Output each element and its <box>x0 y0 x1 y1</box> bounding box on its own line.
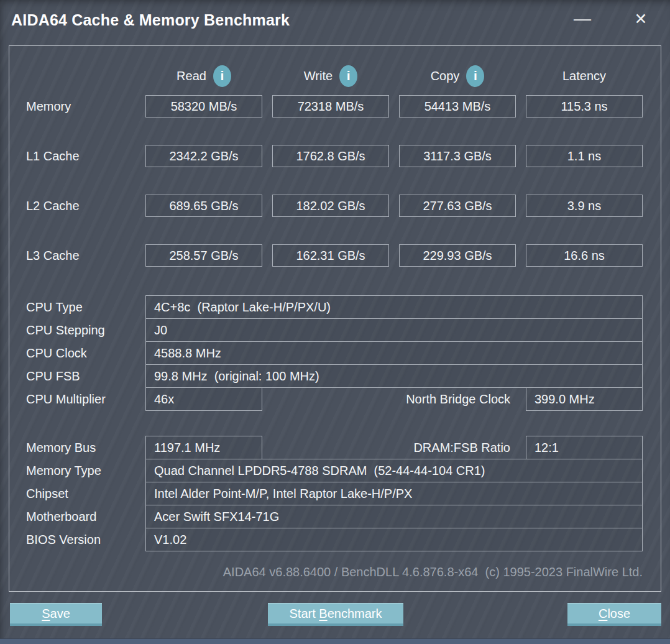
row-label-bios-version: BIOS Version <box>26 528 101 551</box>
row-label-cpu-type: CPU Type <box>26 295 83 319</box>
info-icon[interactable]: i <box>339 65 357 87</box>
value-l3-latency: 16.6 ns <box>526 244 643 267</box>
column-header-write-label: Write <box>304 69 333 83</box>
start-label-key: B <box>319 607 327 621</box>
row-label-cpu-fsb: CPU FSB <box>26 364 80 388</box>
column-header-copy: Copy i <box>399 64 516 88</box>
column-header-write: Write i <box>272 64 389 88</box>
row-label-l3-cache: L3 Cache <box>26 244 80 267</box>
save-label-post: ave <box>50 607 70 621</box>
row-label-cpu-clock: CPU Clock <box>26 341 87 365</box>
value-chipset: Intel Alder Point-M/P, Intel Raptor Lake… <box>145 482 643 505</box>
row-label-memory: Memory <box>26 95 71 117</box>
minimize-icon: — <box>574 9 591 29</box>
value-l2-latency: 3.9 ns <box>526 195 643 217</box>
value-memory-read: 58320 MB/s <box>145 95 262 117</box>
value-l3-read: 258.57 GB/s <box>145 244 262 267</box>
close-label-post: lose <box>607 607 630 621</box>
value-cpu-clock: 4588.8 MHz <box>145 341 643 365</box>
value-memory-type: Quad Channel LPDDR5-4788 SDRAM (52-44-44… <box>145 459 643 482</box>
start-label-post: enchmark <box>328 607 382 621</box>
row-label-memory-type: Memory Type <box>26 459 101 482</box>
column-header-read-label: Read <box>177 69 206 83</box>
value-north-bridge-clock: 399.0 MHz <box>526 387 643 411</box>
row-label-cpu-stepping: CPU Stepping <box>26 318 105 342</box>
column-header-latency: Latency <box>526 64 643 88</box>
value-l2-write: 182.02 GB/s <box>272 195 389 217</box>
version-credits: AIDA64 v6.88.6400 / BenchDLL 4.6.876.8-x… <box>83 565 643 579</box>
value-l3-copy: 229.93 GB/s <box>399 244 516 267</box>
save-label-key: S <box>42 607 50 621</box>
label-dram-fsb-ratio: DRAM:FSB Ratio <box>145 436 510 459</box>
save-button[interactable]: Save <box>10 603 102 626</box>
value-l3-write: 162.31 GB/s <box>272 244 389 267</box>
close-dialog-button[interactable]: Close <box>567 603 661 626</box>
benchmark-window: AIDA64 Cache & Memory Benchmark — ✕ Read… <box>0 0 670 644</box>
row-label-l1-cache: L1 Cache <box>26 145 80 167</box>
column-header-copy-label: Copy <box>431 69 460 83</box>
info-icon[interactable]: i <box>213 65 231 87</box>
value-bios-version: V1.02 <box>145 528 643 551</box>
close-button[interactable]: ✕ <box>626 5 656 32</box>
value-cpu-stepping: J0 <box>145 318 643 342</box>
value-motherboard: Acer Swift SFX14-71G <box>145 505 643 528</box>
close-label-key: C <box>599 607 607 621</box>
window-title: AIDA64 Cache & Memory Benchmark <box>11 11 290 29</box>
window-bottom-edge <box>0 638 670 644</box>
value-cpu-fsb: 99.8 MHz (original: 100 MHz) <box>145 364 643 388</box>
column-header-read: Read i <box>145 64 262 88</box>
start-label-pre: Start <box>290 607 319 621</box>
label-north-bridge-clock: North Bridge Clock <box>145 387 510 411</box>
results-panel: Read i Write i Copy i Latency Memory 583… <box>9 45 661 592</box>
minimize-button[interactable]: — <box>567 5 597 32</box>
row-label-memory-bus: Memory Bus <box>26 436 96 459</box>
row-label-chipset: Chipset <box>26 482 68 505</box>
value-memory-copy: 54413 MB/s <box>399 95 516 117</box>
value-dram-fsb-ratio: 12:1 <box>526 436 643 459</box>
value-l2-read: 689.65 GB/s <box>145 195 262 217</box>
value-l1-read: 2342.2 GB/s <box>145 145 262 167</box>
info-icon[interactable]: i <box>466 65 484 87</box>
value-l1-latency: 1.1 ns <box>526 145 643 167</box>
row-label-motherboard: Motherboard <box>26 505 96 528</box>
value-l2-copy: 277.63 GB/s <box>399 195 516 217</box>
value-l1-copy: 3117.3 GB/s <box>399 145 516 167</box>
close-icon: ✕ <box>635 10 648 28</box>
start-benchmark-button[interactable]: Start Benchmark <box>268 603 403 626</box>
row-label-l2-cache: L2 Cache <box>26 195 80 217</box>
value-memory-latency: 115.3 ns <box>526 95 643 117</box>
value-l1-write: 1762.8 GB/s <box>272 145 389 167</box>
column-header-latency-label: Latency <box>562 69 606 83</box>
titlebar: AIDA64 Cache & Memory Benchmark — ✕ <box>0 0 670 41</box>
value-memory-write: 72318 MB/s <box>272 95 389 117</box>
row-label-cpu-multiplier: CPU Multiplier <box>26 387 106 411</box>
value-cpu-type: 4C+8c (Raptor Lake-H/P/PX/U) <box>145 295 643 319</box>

• [Task details] From the records above, pick out and copy each line holding the word "type".

• [Solution to this problem]
row-label-cpu-type: CPU Type <box>26 295 83 319</box>
value-memory-type: Quad Channel LPDDR5-4788 SDRAM (52-44-44… <box>145 459 643 482</box>
row-label-memory-type: Memory Type <box>26 459 101 482</box>
value-cpu-type: 4C+8c (Raptor Lake-H/P/PX/U) <box>145 295 643 319</box>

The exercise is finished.